When Kay Olson was fresh out of high school, she was faced with a choice between working to pay her bills or continuing school. Although she chose her job, she never lost her desire to continue her education. Decades later, she decided to go back to school and become a nurse.
Currently working at Washington State University Spokane School of Nursing, Olson played a key role in helping the Spokane Community Health District conduct a COVID-19 vaccination clinic. For her achievements, she received her 2023 YWCA Women of Achievement Science, Technology and Environment Award. Olson and the other winners will be honored at a luncheon on March 9, she will be held at the Davenport Grand Hotel.
Olson grew up in Flagstaff, Arizona, but his family moved in the middle of his senior year, and he graduated from Monument Valley High School on the Navajo Nation Reservation. He then moved to Phoenix with the goal of attending college and becoming a nutritionist. She got a job as a clerk at her JC Her Penny, but after completing her second semester of college, her boss said her school was interfering with her work. .
“I lost school because I had to pay rent and eat,” she said. .”
She continued to work, eventually got married and had children, but never lost sight of her goal of finishing school. “I didn’t go back to school until she was 42,” she said. “When her youngest son went to school, I knew it was my turn.”
She was no longer interested in becoming a nutritionist. She considered becoming a teacher, but at the time she was living in Idaho, where starting salaries for teachers are low. She met some nurses and talked about their jobs. After moving to her Tri-Cities, she joined her fourth cohort and took nursing classes at her new WSU her Tri-Cities campus.
“I knew through the program that I didn’t like working in a hospital,” she said. “My heart was with the community.”
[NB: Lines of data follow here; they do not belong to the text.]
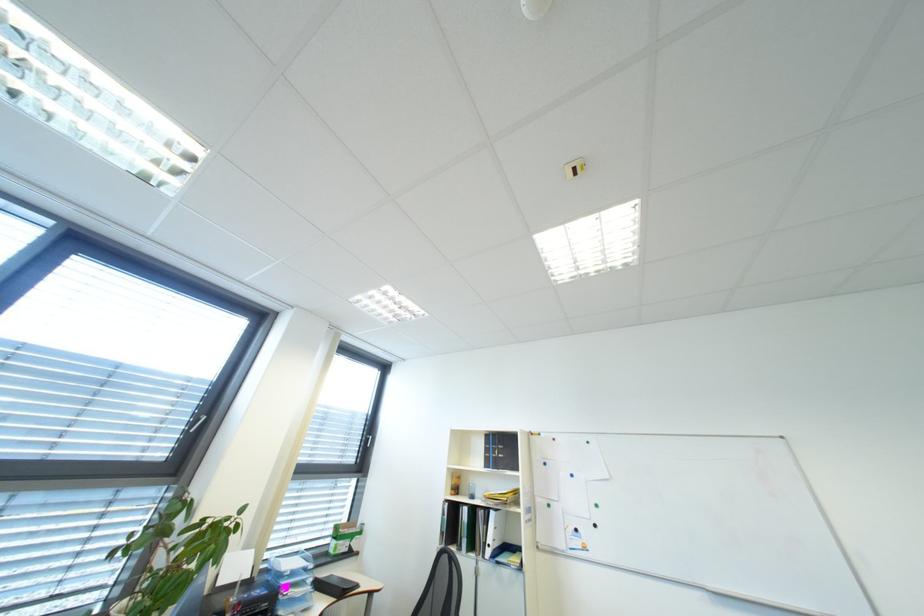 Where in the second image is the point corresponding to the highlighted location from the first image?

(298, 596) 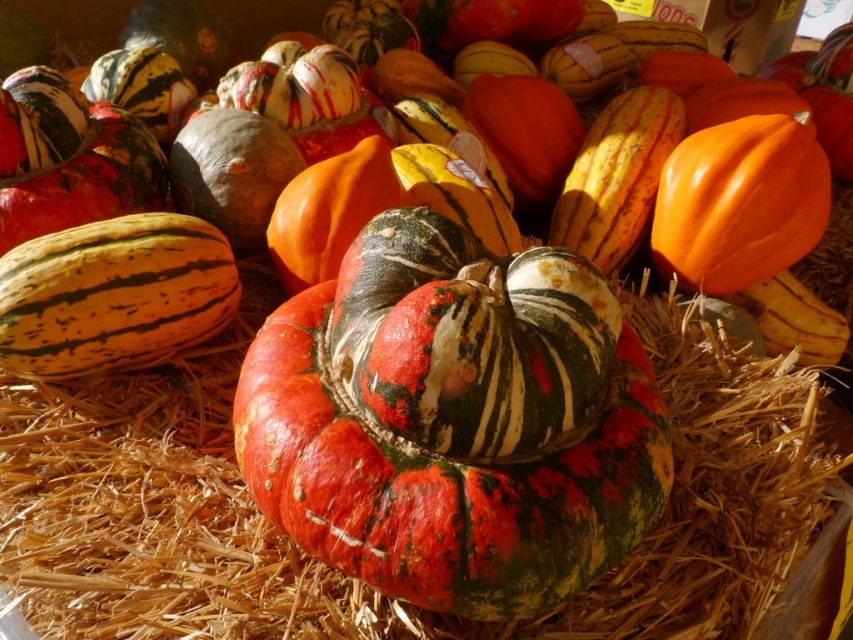 Question: From the image, what is the correct spatial relationship of textured straw at center in relation to speckled orange and green gourd at center?

Choices:
 (A) right
 (B) left

Answer: (A)

Question: Is textured straw at center in front of speckled orange and green gourd at center?

Choices:
 (A) no
 (B) yes

Answer: (A)

Question: Observing the image, what is the correct spatial positioning of textured straw at center in reference to speckled orange and green gourd at center?

Choices:
 (A) right
 (B) left

Answer: (A)

Question: Which object is farther from the camera taking this photo?

Choices:
 (A) textured straw at center
 (B) speckled orange and green gourd at center

Answer: (A)

Question: Which point is farther from the camera taking this photo?

Choices:
 (A) (297, 456)
 (B) (215, 605)

Answer: (B) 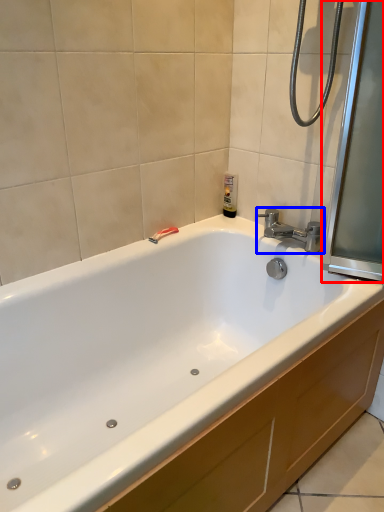 Question: Which object is further to the camera taking this photo, screen door (highlighted by a red box) or tap (highlighted by a blue box)?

After graduating in 2007, Olson immediately began a master’s program in community health at WSU. She volunteered at a free clinic and worked as her teaching assistant at WSU Tri-Cities. She was hired full-time after completing her master’s degree. She has been teaching community health among other subjects since her spring of 2009. Olson worked every summer as an occupational health nurse, including at the Hanford Nuclear Preserve clinic for over a decade.
She moved to WSU Spokane in 2019 and is the clinical leader of the public and community health course. She creates opportunities for nursing students to work in the community and learn how poverty, homelessness and lack of education affect health.
When the COVID-19 pandemic began, Olson worked with the Spokane Regional Health District to develop community health clinic rotations for nursing students, recruiting and training immunizers for many of the clinics that emerged. supported.
Olson said she enjoys exposing her students to community health. “I think it’s just culture and environment,” she said. “You are working more with vulnerable groups.
Olson said she has worked as a nurse and a teacher and has the best of both worlds. She’s 62, but she doesn’t plan on quitting anytime soon. “I love working and it gives me energy,” she said. “I love what I do. I love being part of the community.”
She is happy that her dream of going back to school has come true and that her children have watched her do so. I have a master’s degree.
“I always thought this was something I had to do for myself and my children,” she said. “Going back to school was the best thing I ever did for myself.”
Ann Mason, associate dean of academic affairs at the WSU College of Nursing, has worked with Olson since 2010 and says he has the ability to combine the best of nursing with community action. “She’s very thoughtful and really has a way of promoting an entity and an individual,” she said.
Olson’s research was key to access to a COVID-19 vaccine in Spokane County, Mason said. “She really deserves it,” Mason said. “She has been one of her extraordinary champions during the COVID pandemic.”
However, Olson said that while she was happy to have her work recognized, she was unsure whether she deserved the limelight. I said yes.
“I never did this myself,” she said. “I don’t want to be the center of attention.”